Data for processing Start Marker

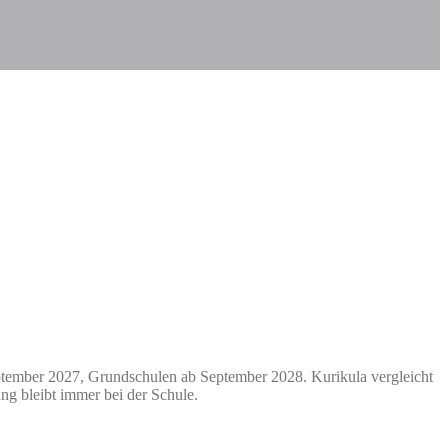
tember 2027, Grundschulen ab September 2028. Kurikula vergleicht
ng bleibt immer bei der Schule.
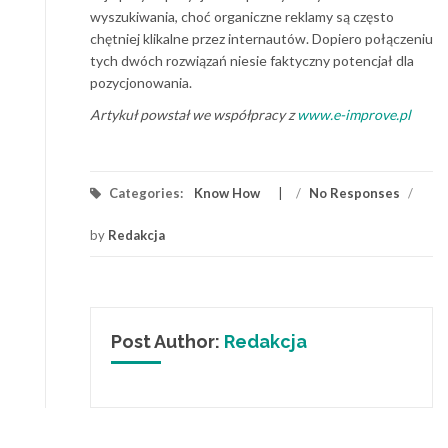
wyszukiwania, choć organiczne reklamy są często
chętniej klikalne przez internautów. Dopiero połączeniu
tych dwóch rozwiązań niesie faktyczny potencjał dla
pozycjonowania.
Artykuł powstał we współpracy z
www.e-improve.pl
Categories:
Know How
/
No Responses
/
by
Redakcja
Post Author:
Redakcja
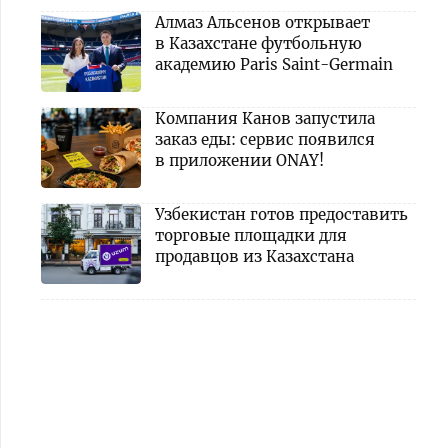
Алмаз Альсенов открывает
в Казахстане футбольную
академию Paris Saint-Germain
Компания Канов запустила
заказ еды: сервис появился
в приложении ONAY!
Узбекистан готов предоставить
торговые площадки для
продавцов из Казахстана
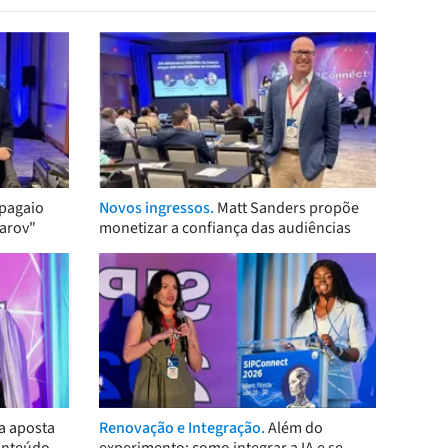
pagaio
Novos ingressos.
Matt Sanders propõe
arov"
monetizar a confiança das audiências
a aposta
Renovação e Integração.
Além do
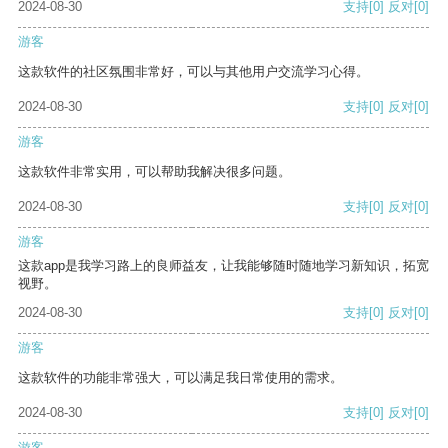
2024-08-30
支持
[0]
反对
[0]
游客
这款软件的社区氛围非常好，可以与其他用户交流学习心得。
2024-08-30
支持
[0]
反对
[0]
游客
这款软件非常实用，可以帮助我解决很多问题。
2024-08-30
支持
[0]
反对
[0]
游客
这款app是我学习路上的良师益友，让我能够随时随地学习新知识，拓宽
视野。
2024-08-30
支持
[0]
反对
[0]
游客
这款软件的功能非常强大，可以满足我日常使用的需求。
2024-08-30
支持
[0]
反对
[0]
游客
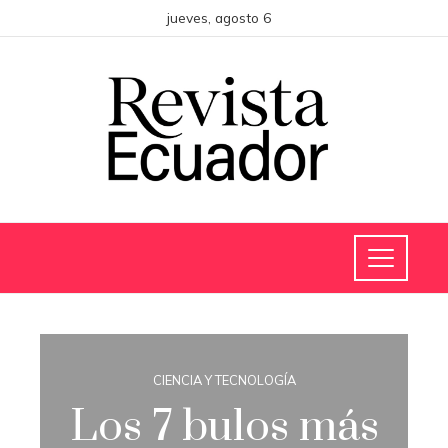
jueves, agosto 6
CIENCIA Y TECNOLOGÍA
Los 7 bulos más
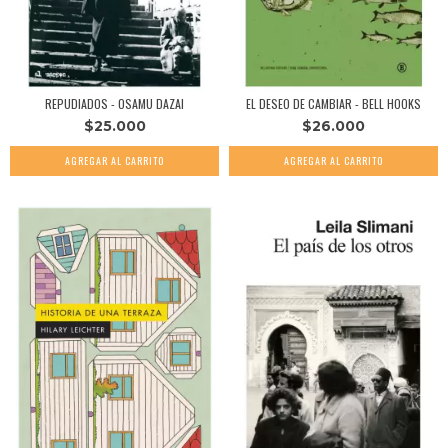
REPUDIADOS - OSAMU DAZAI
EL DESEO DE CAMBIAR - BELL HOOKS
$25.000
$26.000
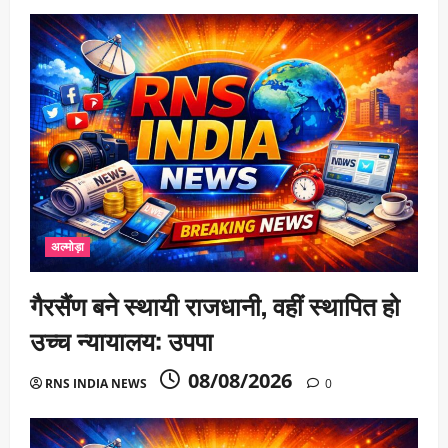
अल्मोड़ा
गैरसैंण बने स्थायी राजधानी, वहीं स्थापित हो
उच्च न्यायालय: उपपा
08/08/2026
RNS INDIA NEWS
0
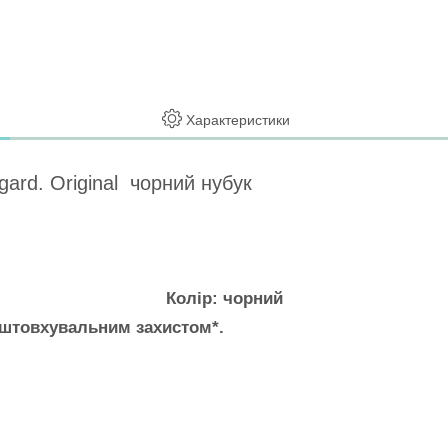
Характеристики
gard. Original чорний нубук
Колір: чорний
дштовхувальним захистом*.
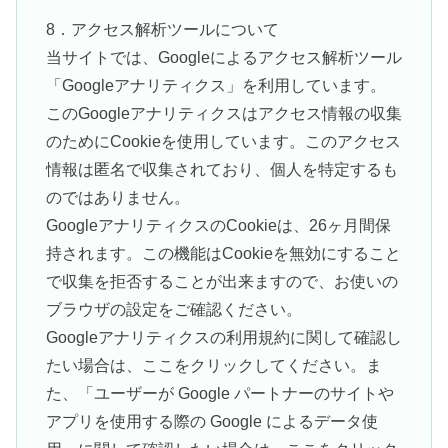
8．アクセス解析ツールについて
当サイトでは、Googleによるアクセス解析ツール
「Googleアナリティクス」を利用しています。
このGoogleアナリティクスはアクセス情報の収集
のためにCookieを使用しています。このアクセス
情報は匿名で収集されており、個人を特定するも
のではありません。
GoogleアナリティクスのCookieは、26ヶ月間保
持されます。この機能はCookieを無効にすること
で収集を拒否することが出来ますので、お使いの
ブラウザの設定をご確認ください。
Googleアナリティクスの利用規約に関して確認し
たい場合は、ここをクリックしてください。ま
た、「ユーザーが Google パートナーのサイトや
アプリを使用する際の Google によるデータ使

Data for processing End Marker

Set down exactly, with no additions, each line from the line that includes "Характеристики" to the final line of the entries above; leave pictures out.

--- Solution to this task ---
Характеристики
gard. Original чорний нубук
Колір: чорний
дштовхувальним захистом*.
8．アクセス解析ツールについて
当サイトでは、Googleによるアクセス解析ツール
「Googleアナリティクス」を利用しています。
このGoogleアナリティクスはアクセス情報の収集
のためにCookieを使用しています。このアクセス
情報は匿名で収集されており、個人を特定するも
のではありません。
GoogleアナリティクスのCookieは、26ヶ月間保
持されます。この機能はCookieを無効にすること
で収集を拒否することが出来ますので、お使いの
ブラウザの設定をご確認ください。
Googleアナリティクスの利用規約に関して確認し
たい場合は、ここをクリックしてください。ま
た、「ユーザーが Google パートナーのサイトや
アプリを使用する際の Google によるデータ使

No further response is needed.